Demystifying Strategic Planning

On many occasions, when I mention the word “strategy” with business owners, for some reason, it gets brushed aside as something that lives in the corporate world and isn’t really relevant in small business land.

I am always curious to explore this widely held belief and often probe a little further by asking what strategy means to them. The answer is usually some version of an intimidating boardroom filled with seasoned executives, deep in thought and discussion, deliberating how they plan to beat the competition, manage the uncertainties of a rapidly changing environment, and solve the complex needs of all the various stakeholders involved – to ultimately grow the business. Phew…. that was a bit of a mouthful, but you get my point. It is no wonder, I hear many say, “we simply do not have the luxury of spending time on thinking or strategizing our way to success. We actually have to get our hands dirty and do stuff!”

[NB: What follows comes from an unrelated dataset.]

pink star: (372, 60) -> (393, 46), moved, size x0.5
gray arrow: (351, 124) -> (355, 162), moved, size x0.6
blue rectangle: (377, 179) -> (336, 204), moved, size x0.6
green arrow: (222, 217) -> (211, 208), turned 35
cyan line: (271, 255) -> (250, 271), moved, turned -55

Perhaps there is some truth to this pre-conceived idea or representation and in not all cases do I prescribe working with small business owners on a specific strategic planning framework (at least at first). However, later in my work with clients, they often come to realise that we cover many parts of this process when focusing on specific functional areas and how they relate to each other. I like to describe strategy to clients as the sum of all parts. Frankly, it sets the tone, gives the business its identity and paves the way for making decisions. It would be very short-sighted for any business owner to not set out a plan that focuses on what is important and what it will take to get there.

I’m no strategy professor or strategy consultant, but I have been exposed to many models and theories in my business training over the years and also been involved in various levels of the strategic planning process across my corporate and start-up career. What I do know, is that small businesses are looking for simple and practical tools to help them move forward and achieve their desired goals. To this end, breaking things down for clients to help demystify the process of creating a simple strategic plan, not only galvanises the team, but also activates the required level of focus and determination to stay the course on the roadmap to success.

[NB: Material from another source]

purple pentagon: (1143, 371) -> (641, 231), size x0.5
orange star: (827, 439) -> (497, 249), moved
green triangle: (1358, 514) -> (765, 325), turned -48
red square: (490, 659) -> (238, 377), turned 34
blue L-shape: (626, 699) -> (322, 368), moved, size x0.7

There is no hard and fast rule what a strategic plan needs to look like or even include, however I usually break it up into three main areas:

1. Fundamentals

The foundation of any strategic plan should always start with the big three – mission, vision and core values. And no, not in your head, but well-articulated and documented. Without these, the business has no soul or direction and will simply navigate like a boat without a rudder. This is also not a five-minute exercise and should involve as many people in the organisation as possible (not only decision-makers). I always recommend bringing in an external facilitator to unlock the potential of all participants and bring a sense of structure and accountability to the process. It helps everyone connect to purpose and how their individual contribution fits into the bigger picture. If executed well, this part of the process can often go below the surface and have the potential to closer align personal and organisational values. For solopreneurs, partnering with a coach or advisor can be a wise move in working creatively to unleash these powerful statements.

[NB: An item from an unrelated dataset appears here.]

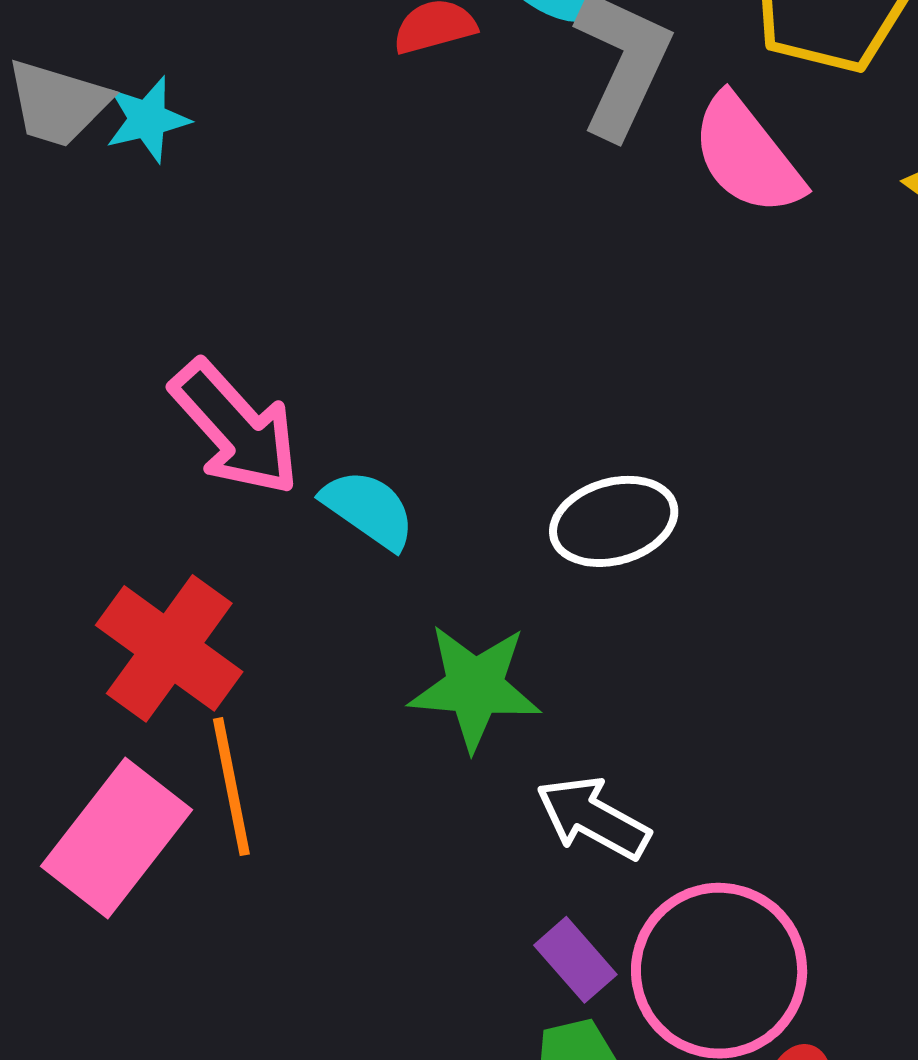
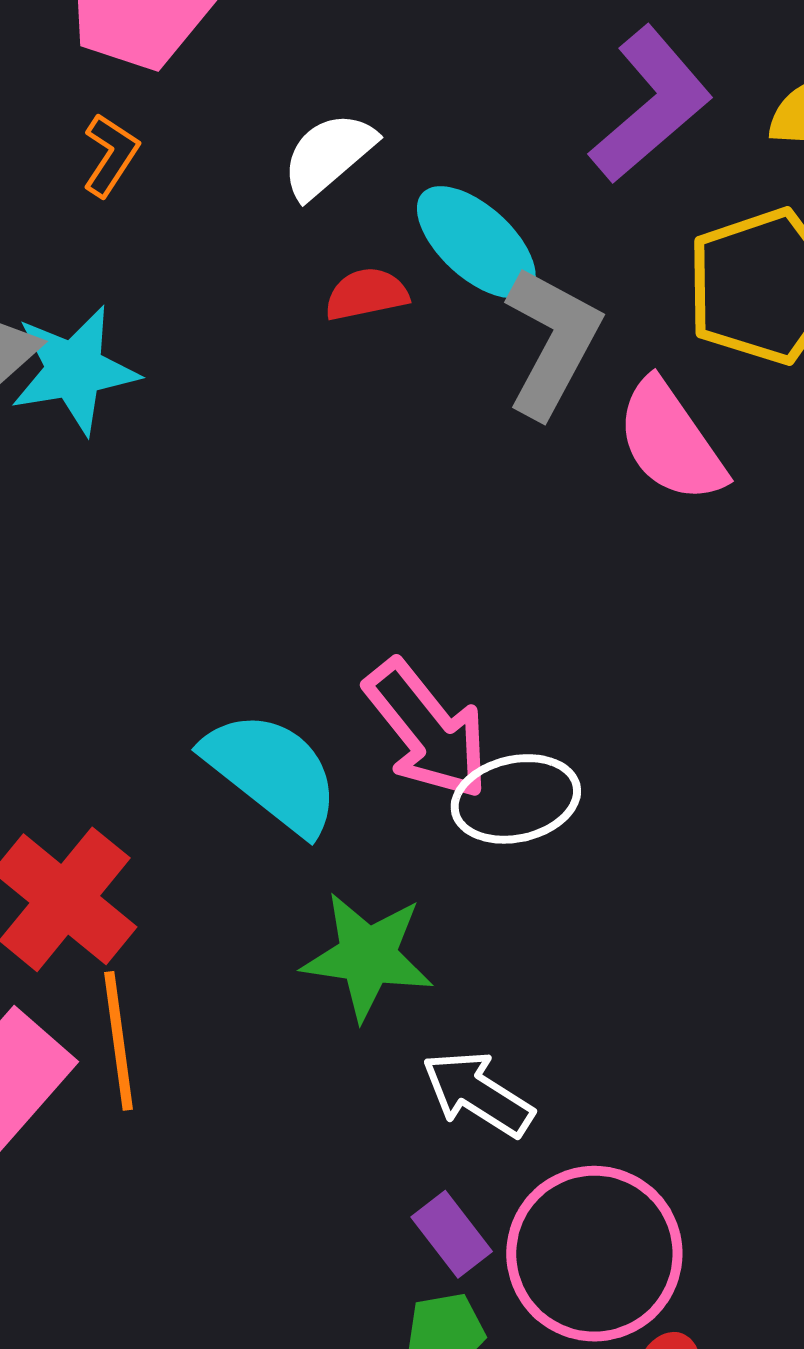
cyan star: (148, 119) -> (74, 370), size x1.5
pink arrow: (235, 428) -> (427, 730), moved
cyan semicircle: (369, 509) -> (272, 772), size x1.5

What many people do not realise is that by going through this exercise, they are developing valuable strategic marketing content. More than that, it serves as the baseline in the creative process for building even further marketing collateral down the track. The only caveat to consider here, is to ensure this process is reviewed at least on an annual basis or revisited and potentially reframed if the business organically or intentionally changes direction or focus.

2. Competitive Advantage

There is so much rich literature out there and countless models to help you identify your competitive edge and how to leverage it to your advantage. However, the perfect place to start can be as simple as drafting your positioning statement that forces you to reflect on and highlight what differentiates you from others and how you compete to win. Then there are a few simple questions I ask clients around capability, which again helps frame where their strengths and opportunities lie. Once documented succinctly in the strategic plan, designing the tactical action plan becomes much easier to execute.

3. Priorities

Once the foundations have been laid down, it is time to identify the key priorities within the major focus areas of the business over a defined period (suggest starting with 12 months for small businesses new to strategic planning). Again, there are different names and variations for all the different functional areas to cover, but in my view, the simplest way is to highlight the four strategic areas that include the customer, finance, people and operations. The process then involves setting clear objectives and key performance indicators to measure performance on a regular basis and making realistic adjustments where necessary.

A note of caution. It is one thing to create the strategic plan in the first place, it is a different story tracking performance against the plan on a regular basis. This is where I fear all the hard work goes to waste and why I shall always advocate the importance of seeking external guidance and support to be held accountable and stay true to the roadmap.